- Work request
If a line in the entries below contains "Australian", copy it.

- Records to use
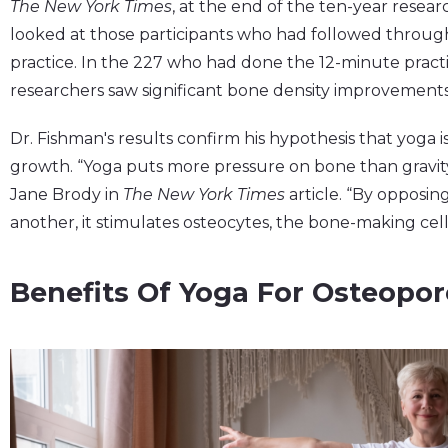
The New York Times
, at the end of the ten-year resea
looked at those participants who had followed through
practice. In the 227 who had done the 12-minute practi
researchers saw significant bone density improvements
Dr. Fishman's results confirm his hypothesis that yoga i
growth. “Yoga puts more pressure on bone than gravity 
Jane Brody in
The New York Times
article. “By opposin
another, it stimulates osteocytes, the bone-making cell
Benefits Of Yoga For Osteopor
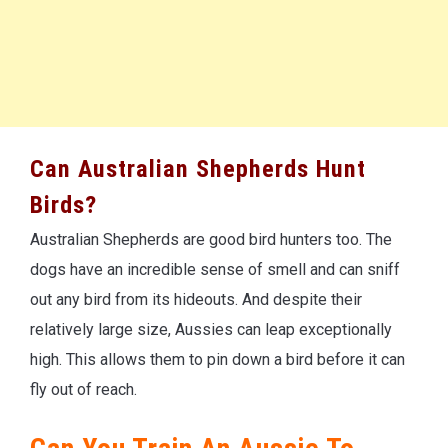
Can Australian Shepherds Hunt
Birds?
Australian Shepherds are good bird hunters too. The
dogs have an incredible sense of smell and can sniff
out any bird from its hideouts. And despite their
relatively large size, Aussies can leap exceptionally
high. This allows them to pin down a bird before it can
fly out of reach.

- Answer for this exercise
Can Australian Shepherds Hunt
Australian Shepherds are good bird hunters too. The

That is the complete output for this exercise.